Stored records
★ ★ ★

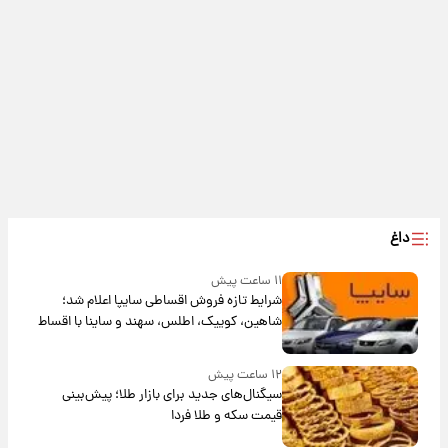
داغ
۱۱ ساعت پیش
شرایط تازه فروش اقساطی سایپا اعلام شد؛
شاهین، کوییک، اطلس، سهند و ساینا با اقساط
بلندمدت + جدول
۱۲ ساعت پیش
سیگنال‌های جدید برای بازار طلا؛ پیش‌بینی
قیمت سکه و طلا فردا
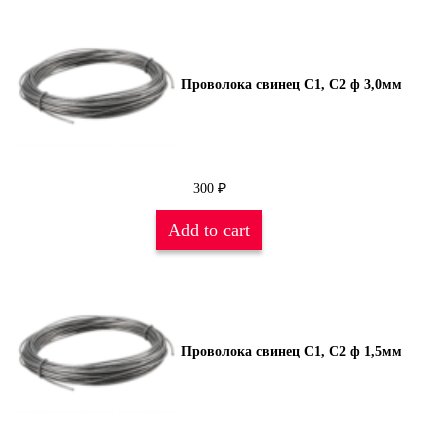
Проволока свинец С1, С2 ф 3,0мм
300
₽
Add to cart
Проволока свинец С1, С2 ф 1,5мм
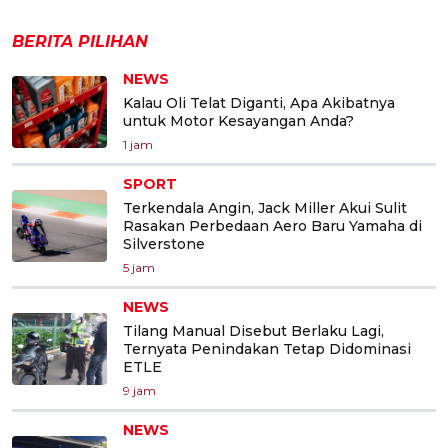
BERITA PILIHAN
NEWS
Kalau Oli Telat Diganti, Apa Akibatnya
untuk Motor Kesayangan Anda?
1 jam
SPORT
Terkendala Angin, Jack Miller Akui Sulit
Rasakan Perbedaan Aero Baru Yamaha di
Silverstone
5 jam
NEWS
Tilang Manual Disebut Berlaku Lagi,
Ternyata Penindakan Tetap Didominasi
ETLE
9 jam
NEWS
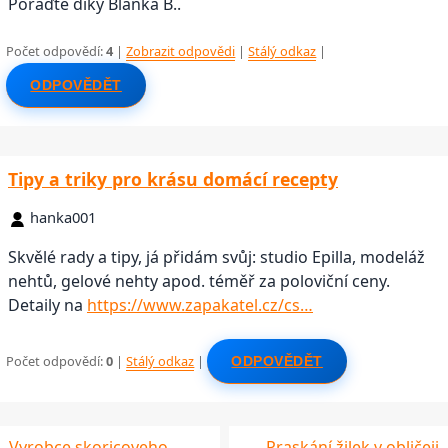
Poraďte díky Blanka B..
Počet odpovědí:
4
|
Zobrazit odpovědi
|
Stálý odkaz
|
ODPOVĚDĚT
Tipy a triky pro krásu domácí recepty
hanka001
Skvělé rady a tipy, já přidám svůj: studio Epilla, modeláž
nehtů, gelové nehty apod. téměř za poloviční ceny.
Detaily na
https://www.zapakatel.cz/cs…
Počet odpovědí:
0
|
Stálý odkaz
|
ODPOVĚDĚT
Vyrobce skoricoveho
Praskání žilek v obličeji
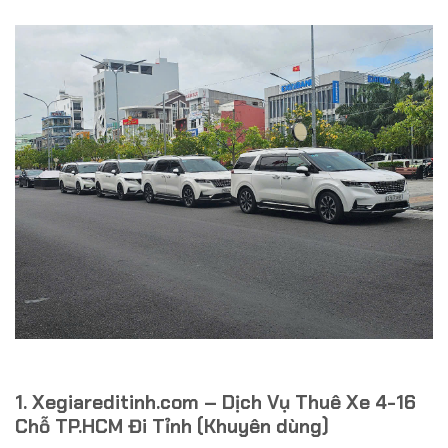
1. Xegiareditinh.com – Dịch Vụ Thuê Xe 4-16
Chỗ TP.HCM Đi Tỉnh (Khuyên dùng)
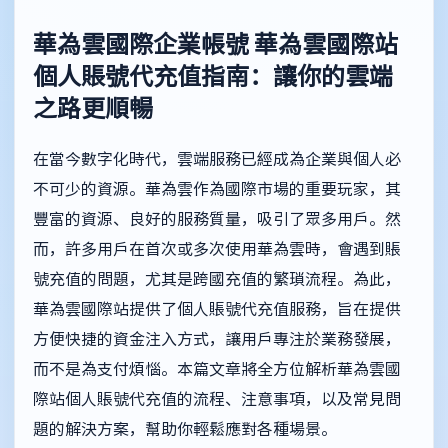
華為雲國際企業帳號
華為雲國際站
個人賬號代充值指南：讓你的雲端
之路更順暢
在當今數字化時代，雲端服務已經成為企業與個人必
不可少的資源。華為雲作為國際市場的重要玩家，其
豐富的資源、良好的服務質量，吸引了眾多用戶。然
而，許多用戶在首次或多次使用華為雲時，會遇到賬
號充值的問題，尤其是跨國充值的繁瑣流程。為此，
華為雲國際站提供了個人賬號代充值服務，旨在提供
方便快捷的資金注入方式，讓用戶專注於業務發展，
而不是為支付煩惱。本篇文章將全方位解析華為雲國
際站個人賬號代充值的流程、注意事項，以及常見問
題的解決方案，幫助你輕鬆應對各種場景。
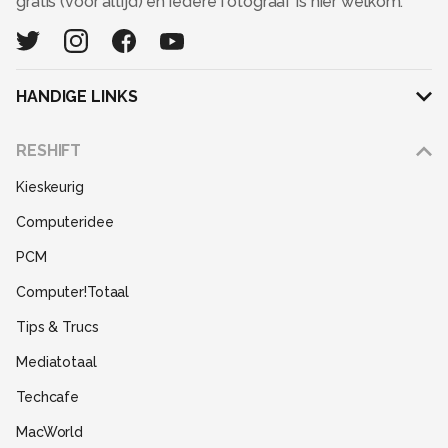
gratis (voor altijd) en iedere fotograaf is hier welkom.
HANDIGE LINKS
Adverteren
RESHIFT
Disclaimer
Kieskeurig
Gebruiksvoorwaarden
Computeridee
Partners
PCM
Help
Computer!Totaal
Contact
Tips & Trucs
Mediatotaal
Techcafe
MacWorld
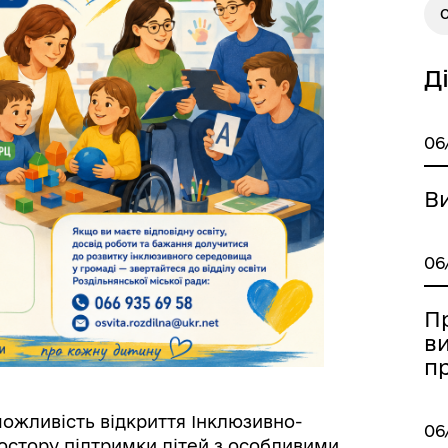
а безбар’єрності
Учасникам бойових дій
С
Д
06
В
06
П
Книга пам'яті полеглих за
дерна рівність
в
Україну
п
можливість відкриття Інклюзивно-
06
ростору підтримки дітей з особливими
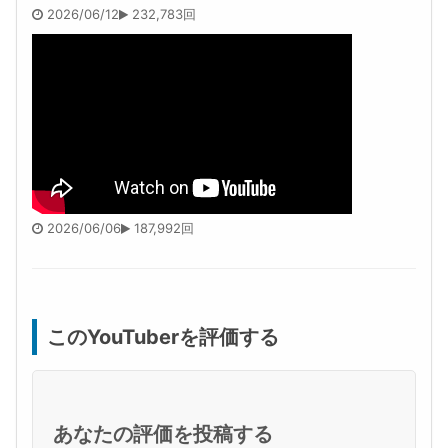
2026/06/12
232,783回
2026/06/06
187,992回
このYouTuberを評価する
あなたの評価を投稿する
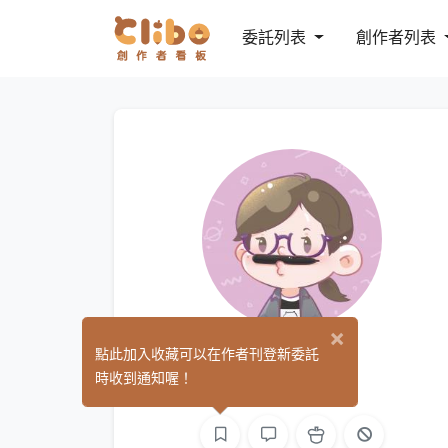
委託列表
創作者列表
×
幽藍
點此加入收藏可以在作者刊登新委託
(0)
時收到通知喔！
繪圖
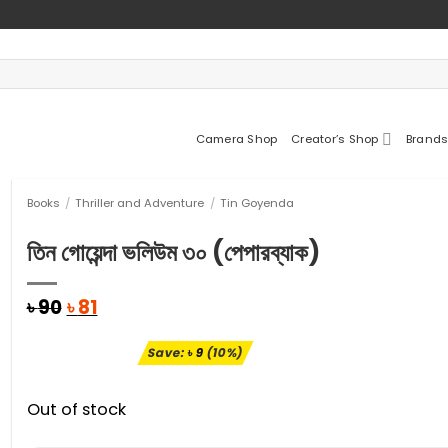
Camera Shop
Creator’s Shop
Brands
Books
/
Thriller and Adventure
/
Tin Goyenda
তিন গোয়েন্দা ভলিউম ৩০ (পেপারব্যাক)
Original
Current
৳
90
৳
81
price
price
was:
is:
Save:
৳
9
(10%)
৳ 90.
৳ 81.
Out of stock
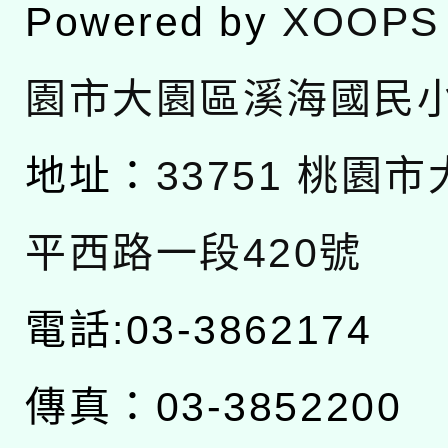
Powered by
XOOPS
園市大園區溪海國民
地址：
33751 桃園
平西路一段420號
電話:03-3862174
傳真：03-3852200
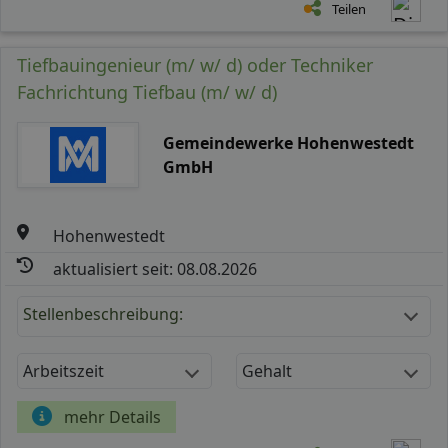
Teilen
Tiefbauingenieur (m/ w/ d) oder Techniker
Fachrichtung Tiefbau (m/ w/ d)
Gemeindewerke Hohenwestedt
GmbH
Hohenwestedt
aktualisiert seit: 08.08.2026
Stellenbeschreibung:
Arbeitszeit
Gehalt
mehr Details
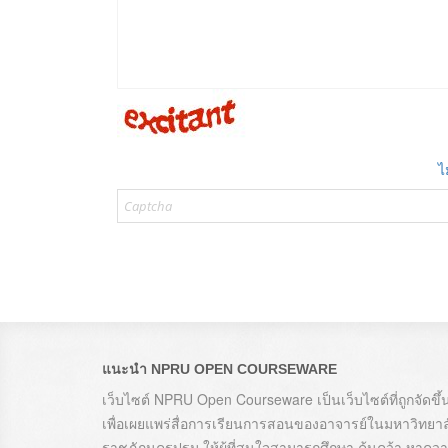
ไ
แนะนำ NPRU OPEN COURSEWARE
เว็บไซต์ NPRU Open Courseware เป็นเว็บไซต์ที่ถูกจัดขึ้
เพื่อเผยแพร่สื่อการเรียนการสอนของอาจารย์ในมหาวิทยาล
ราชภัฏนครปฐม ให้ผู้ที่สนใจสามารถศึกษา ค้นคว้า หาคว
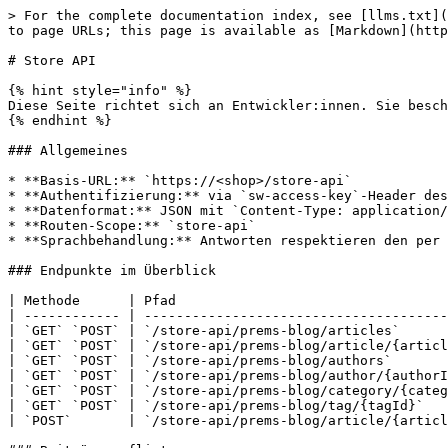
> For the complete documentation index, see [llms.txt](https://docs.premsoft.de/llms.txt). Markdown versions of documentation pages are available by appending `.md` to page URLs; this page is available as [Markdown](https://docs.premsoft.de/plugins/blog/store-api.md).

# Store API

{% hint style="info" %}
Diese Seite richtet sich an Entwickler:innen. Sie beschreibt die Store-API-Endpunkte des Plugins **PremsBlog** für Headless-Frontends und externe Integrationen.
{% endhint %}

### Allgemeines

* **Basis-URL:** `https://<shop>/store-api`
* **Authentifizierung:** via `sw-access-key`-Header des Verkaufskanals
* **Datenformat:** JSON mit `Content-Type: application/json`
* **Routen-Scope:** `store-api`
* **Sprachbehandlung:** Antworten respektieren den per `sw-language-id` gesetzten Sprachkontext. Übersetzbare Felder stehen zusätzlich im Block `translated`.

### Endpunkte im Überblick

| Methode      | Pfad                                               | Routen-Name                            |
| ------------ | -------------------------------------------------- | -------------------------------------- |
| `GET` `POST` | `/store-api/prems-blog/articles`                   | `store-api.prems-blog.article.list`    |
| `GET` `POST` | `/store-api/prems-blog/article/{articleId}`        | `store-api.prems-blog.article.detail`  |
| `GET` `POST` | `/store-api/prems-blog/authors`                    | `store-api.prems-blog.author.list`     |
| `GET` `POST` | `/store-api/prems-blog/author/{authorId}`          | `store-api.prems-blog.author.detail`   |
| `GET` `POST` | `/store-api/prems-blog/category/{categoryId}`      | `store-api.prems-blog.category.detail` |
| `GET` `POST` | `/store-api/prems-blog/tag/{tagId}`                | `store-api.prems-blog.tag.detail`      |
| `POST`       | `/store-api/prems-blog/article/{articleId}/review` | `store-api.prems-blog.review.save`     |

### Beiträge auflisten

`GET /store-api/prems-blog/articles`

Liefert eine paginierte Liste aller aktiven Beiträge im aktuellen Sichtbarkeitsfenster.

#### Parameter

| Name         | Typ      | In              | Beschreibung                                                                                                 |
| ------------ | -------- | --------------- | ------------------------------------------------------------------------------------------------------------ |
| `page`       | `int`    | Query oder Body | Seitenzahl. Standard ist `1`.                                                                                |
| `limit`      | `int`    | Query oder Body | Treffer pro Seite. Standard ist `12`. Das IAP-Feature `numberOfBlogPosts` kann den Wert nach oben begrenzen. |
| `categoryId` | `string` | Query oder Body | Filtert nach Blog-Kategorie.                                                                                 |
| `tagId`      | `string` | Query oder Body | Filtert nach Tag.                                                                                            |
| `authorId`   | `string` | Query oder Body | Filtert nach Autor:in.                                                                                       |
| `sort`       | `string` | Query oder Body | `displayDate` absteigend oder `title` aufsteigend.                                                           |

#### Filter

Die Route liefert nur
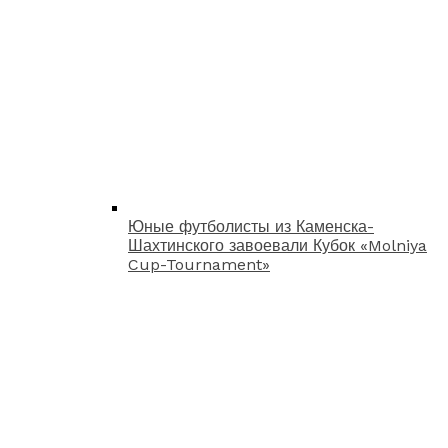
Юные футболисты из Каменска-
Шахтинского завоевали Кубок «Molniya
Cup-Tournament»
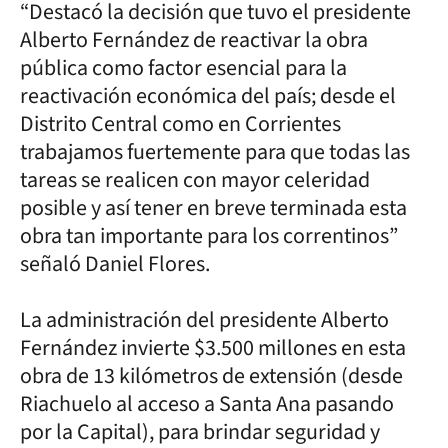
“Destacó la decisión que tuvo el presidente
Alberto Fernández de reactivar la obra
pública como factor esencial para la
reactivación económica del país; desde el
Distrito Central como en Corrientes
trabajamos fuertemente para que todas las
tareas se realicen con mayor celeridad
posible y así tener en breve terminada esta
obra tan importante para los correntinos”
señaló Daniel Flores.
La administración del presidente Alberto
Fernández invierte $3.500 millones en esta
obra de 13 kilómetros de extensión (desde
Riachuelo al acceso a Santa Ana pasando
por la Capital), para brindar seguridad y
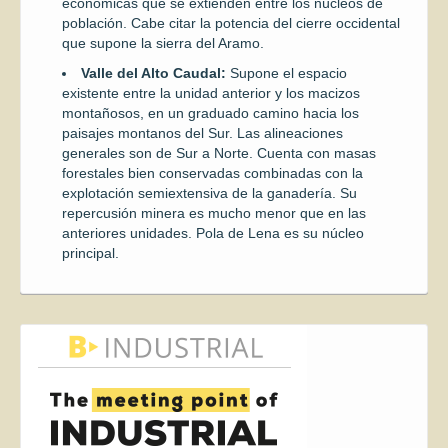
económicas que se extienden entre los núcleos de
población. Cabe citar la potencia del cierre occidental
que supone la sierra del Aramo.
Valle del Alto Caudal:
Supone el espacio
existente entre la unidad anterior y los macizos
montañosos, en un graduado camino hacia los
paisajes montanos del Sur. Las alineaciones
generales son de Sur a Norte. Cuenta con masas
forestales bien conservadas combinadas con la
explotación semiextensiva de la ganadería. Su
repercusión minera es mucho menor que en las
anteriores unidades. Pola de Lena es su núcleo
principal.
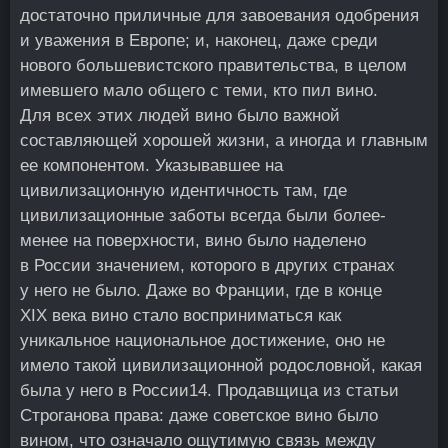
достаточно приличные для завоевания одобрения
и уважения в Европе; и, наконец, даже среди
нового большевистского правительства, в целом
имевшего мало общего с теми, кто пил вино.
Для всех этих людей вино было важной
составляющей хорошей жизни, а иногда и главным
ее компонентом. Указывавшее на
цивилизационную идентичность там, где
цивилизационные заботы всегда были более-
менее на поверхности, вино было наделено
в России значением, которого в других странах
у него не было. Даже во Франции, где в конце
XIX века вино стало восприниматься как
уникальное национальное достижение, оно не
имело такой цивилизационной родословной, какая
была у него в России
14
. Продавщица из статьи
Строганова права: даже советское вино было
вином, что означало ощутимую связь между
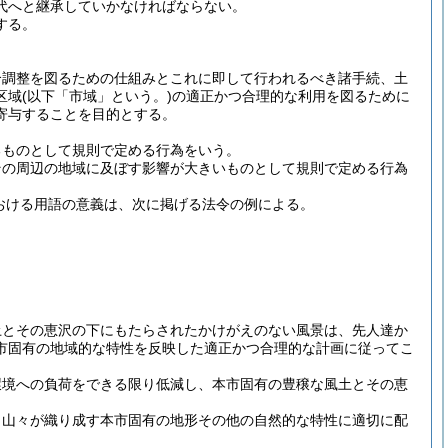
代へと継承していかなければならない。
する。
合調整を図るための仕組みとこれに即して行われるべき諸手続、土
区域
(以下「市域」という。)
の適正かつ合理的な利用を図るために
寄与することを目的とする。
るものとして規則で定める行為をいう。
その周辺の地域に及ぼす影響が大きいものとして規則で定める行為
おける用語の意義は、次に掲げる法令の例による。
土とその恵沢の下にもたらされたかけがえのない風景は、先人達か
市固有の地域的な特性を反映した適正かつ合理的な計画に従ってこ
環境への負荷をできる限り低減し、本市固有の豊穣な風土とその恵
、山々が織り成す本市固有の地形その他の自然的な特性に適切に配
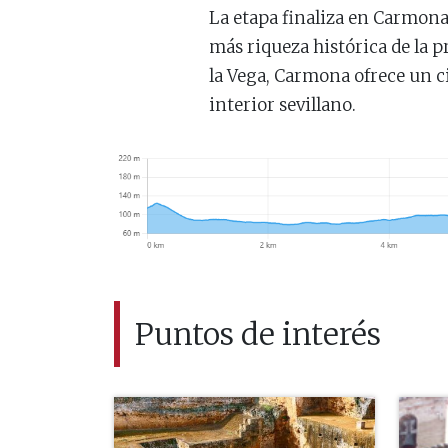
La etapa finaliza en Carmona
más riqueza histórica de la pr
la Vega, Carmona ofrece un ci
interior sevillano.
Puntos de interés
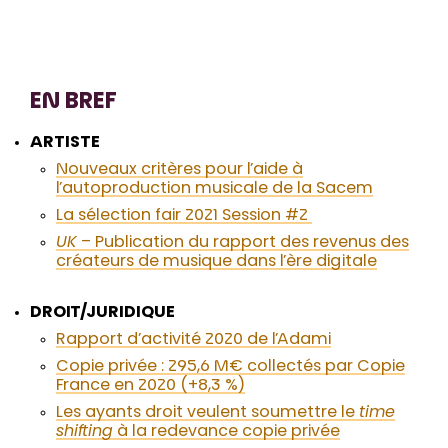
EN BREF
ARTISTE
Nouveaux critères pour l’aide à
l’autoproduction musicale de la Sacem
La sélection fair 2021 Session #2
UK
– Publication du rapport des revenus des
créateurs de musique dans l’ère digitale
DROIT/JURIDIQUE
Rapport d’activité 2020 de l’Adami
Copie privée : 295,6 M€ collectés par Copie
France en 2020 (+8,3 %)
Les ayants droit veulent soumettre le
time
shifting
à la redevance copie privée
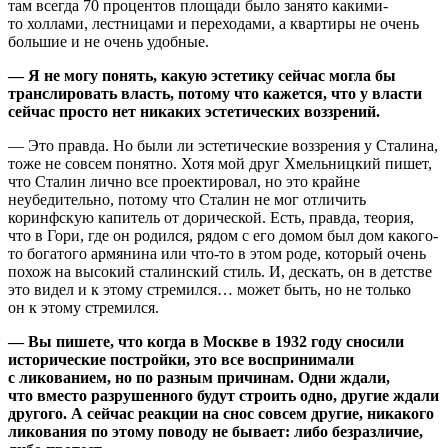
там всегда 70 процентов площади было занято какими-
то холлами, лестницами и переходами, а квартиры не очень
большие и не очень удобные.
— Я не могу понять, какую эстетику сейчас могла бы
транслировать власть, потому что кажется, что у власти
сейчас просто нет никаких эстетических воззрений.
— Это правда. Но были ли эстетические воззрения у Сталина,
тоже не совсем понятно. Хотя мой друг Хмельницкий пишет,
что Сталин лично все проектировал, но это крайне
неубедительно, потому что Сталин не мог отличить
коринфскую капитель от дорической. Есть, правда, теория,
что в Гори, где он родился, рядом с его домом был дом какого-
то богатого армянина или что-то в этом роде, который очень
похож на высокий сталинский стиль. И, дескать, он в детстве
это видел и к этому стремился… может быть, но не только
он к этому стремился.
— Вы пишете, что когда в Москве в 1932 году сносили
исторические постройки, это все воспринимали
с ликованием, но по разным причинам. Одни ждали,
что вместо разрушенного будут строить одно, другие ждали
другого. А сейчас реакции на снос совсем другие, никакого
ликования по этому поводу не бывает: либо безразличие,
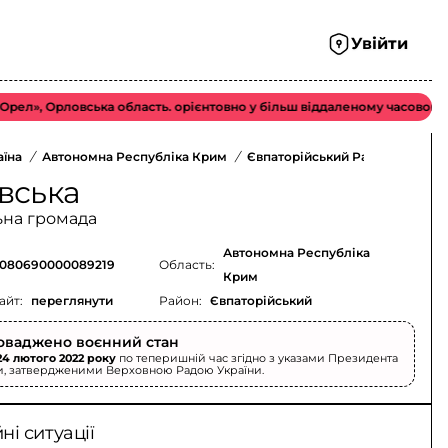
Увійти
Орловська область. орієнтовно у більш віддаленому часовому вікні 
аїна
/
Автономна Республіка Крим
/
Євпаторійський Район
/
вська
ьна громада
Автономна Республіка
080690000089219
Область:
Крим
айт:
переглянути
Район:
Євпаторійський
оваджено воєнний стан
24 лютого 2022 року
по теперишній час згідно з указами Президента
и, затвердженими Верховною Радою України.
і ситуації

★ ★ ★

◆ **ASSIGNED TASK**
Which part of the entries opens with the line containing "在當今數字化時代，雲端服務已經成為企業與個人必" and closes with the line containing "แนะนำ NPRU OPEN COURSEWARE"? Output that part exactly, ends included, pictures excluded.

◆ **SOLUTION TO THIS EXERCISE**
在當今數字化時代，雲端服務已經成為企業與個人必
不可少的資源。華為雲作為國際市場的重要玩家，其
豐富的資源、良好的服務質量，吸引了眾多用戶。然
而，許多用戶在首次或多次使用華為雲時，會遇到賬
號充值的問題，尤其是跨國充值的繁瑣流程。為此，
華為雲國際站提供了個人賬號代充值服務，旨在提供
方便快捷的資金注入方式，讓用戶專注於業務發展，
而不是為支付煩惱。本篇文章將全方位解析華為雲國
際站個人賬號代充值的流程、注意事項，以及常見問
題的解決方案，幫助你輕鬆應對各種場景。
gratis (voor altijd) en iedere fotograaf is hier welkom.
HANDIGE LINKS
Adverteren
RESHIFT
Disclaimer
Kieskeurig
Gebruiksvoorwaarden
Computeridee
Partners
PCM
Help
Computer!Totaal
Contact
Tips & Trucs
Mediatotaal
Techcafe
MacWorld
а безбар’єрності
Учасникам бойових дій
С
Д
06
В
06
П
Книга пам'яті полеглих за
дерна рівність
в
Україну
п
можливість відкриття Інклюзивно-
06
ростору підтримки дітей з особливими
2026/06/12
232,783回
2026/06/06
187,992回
このYouTuberを評価する
あなたの評価を投稿する
委託列表
創作者列表
×
幽藍
點此加入收藏可以在作者刊登新委託
(0)
時收到通知喔！
繪圖
Camera Shop
Creator’s Shop
Brands
Books
/
Thriller and Adventure
/
Tin Goyenda
তিন গোয়েন্দা ভলিউম ৩০ (পেপারব্যাক)
Original
Current
৳
90
৳
81
price
price
was:
is:
Save:
৳
9
(10%)
৳ 90.
৳ 81.
Out of stock
Powered by
XOOPS
園市大園區溪海國民
地址：
33751 桃園
平西路一段420號
電話:03-3862174
傳真：03-3852200
Teilen
Tiefbauingenieur (m/ w/ d) oder Techniker
Fachrichtung Tiefbau (m/ w/ d)
Gemeindewerke Hohenwestedt
GmbH
Hohenwestedt
aktualisiert seit: 08.08.2026
Stellenbeschreibung:
Arbeitszeit
Gehalt
mehr Details
ไ
แนะนำ NPRU OPEN COURSEWARE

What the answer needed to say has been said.